Thursday, January 08, 2004

I.M.F. Report Says U.S. Deficits Threaten World Economy

Two cheery reports from the NY Times and Washington Post today raise the question whether the US can continue in its fiscally and environmentally profligate ways.

First, an International Monetary Fund report concluded that the United States is running up a foreign debt of such record-breaking proportions that it threatens the financial stability of the global economy, warning that large budget deficits posed "significant risks" not just for the United States but for the rest of the world. Times article. IMF Occasional Paper 227: "U.S. Fiscal Policies and Priorities for Long-Run Sustainability." A small but important part of the planned deficit, of course, is the recently enacted Medicare prescription drug benefit that we cannot afford.

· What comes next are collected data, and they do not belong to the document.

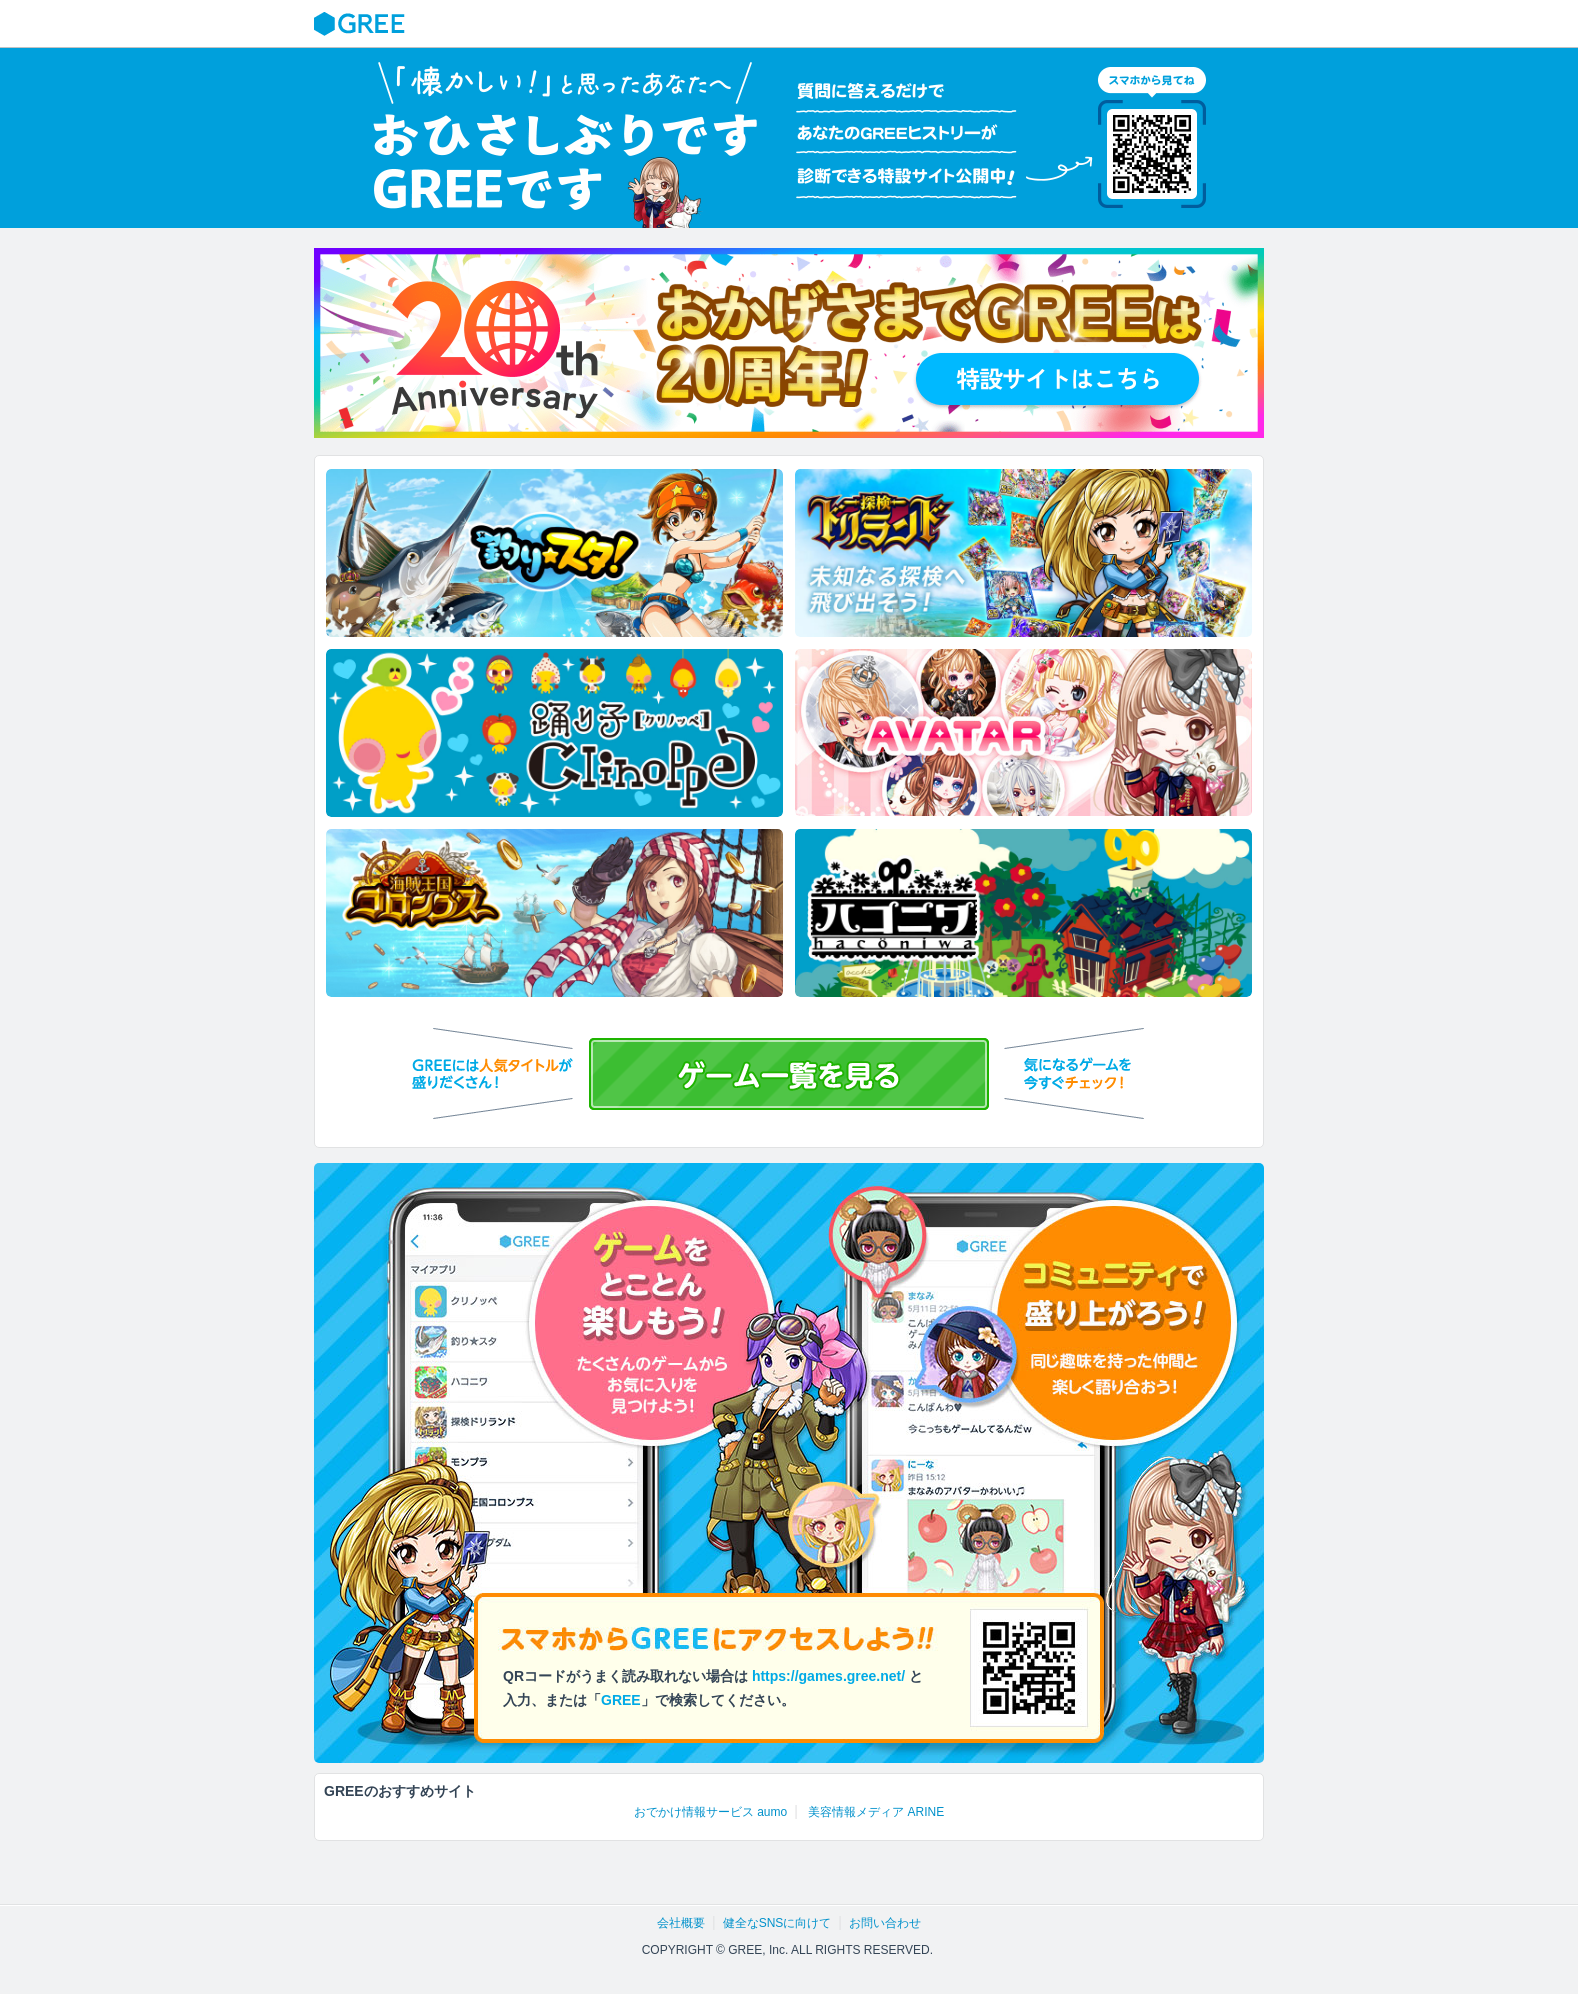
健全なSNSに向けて (777, 1923)
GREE (362, 24)
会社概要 (681, 1923)
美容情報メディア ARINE (876, 1812)
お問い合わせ (885, 1923)
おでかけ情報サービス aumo (710, 1812)
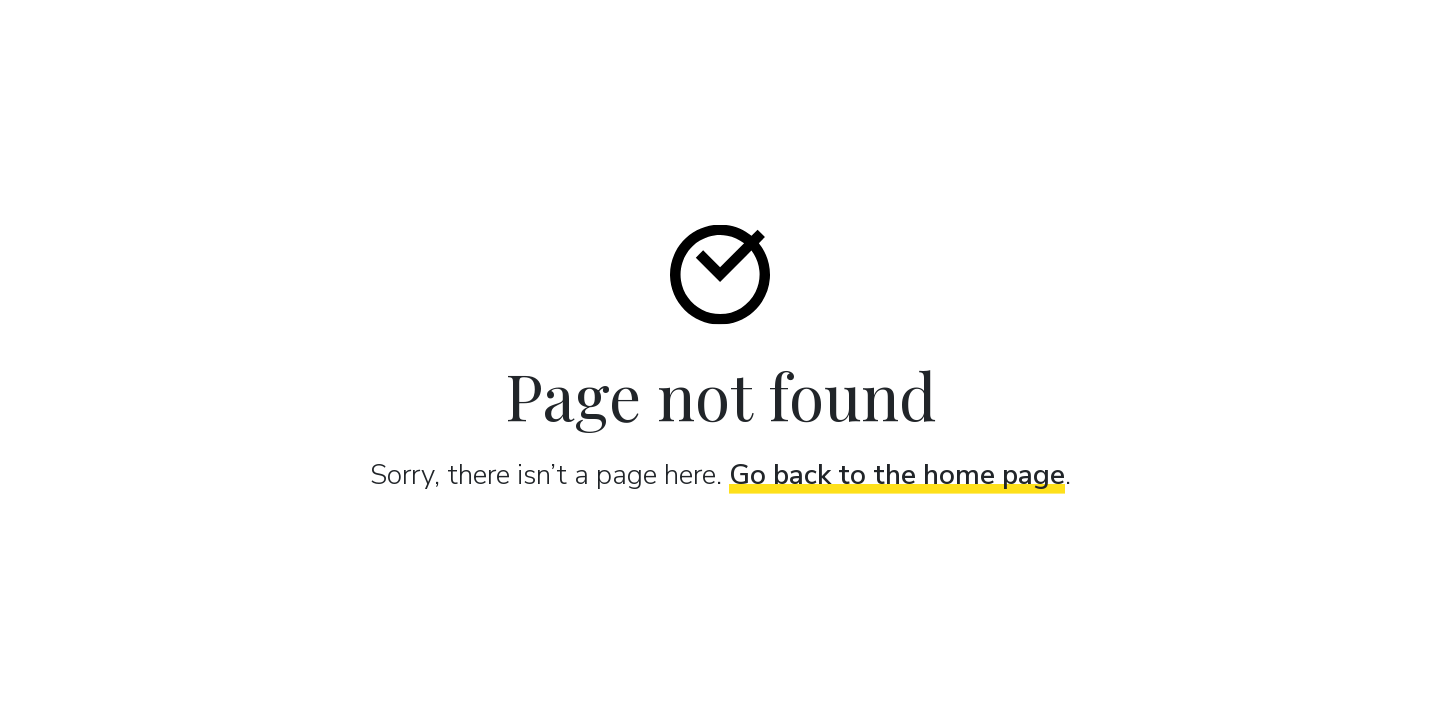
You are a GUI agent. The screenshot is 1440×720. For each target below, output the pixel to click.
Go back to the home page (897, 474)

Second, the Post reports that researchers have published a study (abstract) in the science journal, Nature that concludes that "[m]any plant and animal species are unlikely to survive climate change. New analyses suggest that 15-37% of a sample of 1,103 land plants and animals would eventually become extinct as a result of climate changes expected by 2050." They continue:
For some of these species there will no longer be anywhere suitable to live. Others will be unable to reach places where the climate is suitable. A rapid shift to technologies that do not produce greenhouse gases, combined with carbon sequestration, could save 15-20% of species from extinction. The cover shows a species in the firing line. Boyd's forest dragon, Hypsilurus boydii, is found in Queensland, Australia. About 90% of its distribution would become climatically unsuitable by 2050, on maximum climate warming scenarios.
At some point, industrialized societies have to start getting serious about their ethical obligations to the planet's other inhabitants, as well as to the future. My colleague, Jeff Gaba, has amply demonstrated that arguments about "our obligations to future generations" are fraught with ambiguity, hidden assumptions, and various forms of bad logic, but the rhetorical point somehow seems to survive, at least for me: What gives industrialized nations the right to consume not only a disparate share of the world's natural resources to support their economies anlifestyleses, but also up to a third of the world's species (that's 1.25 million species), as well? This is a bioethics question of transcendent importance.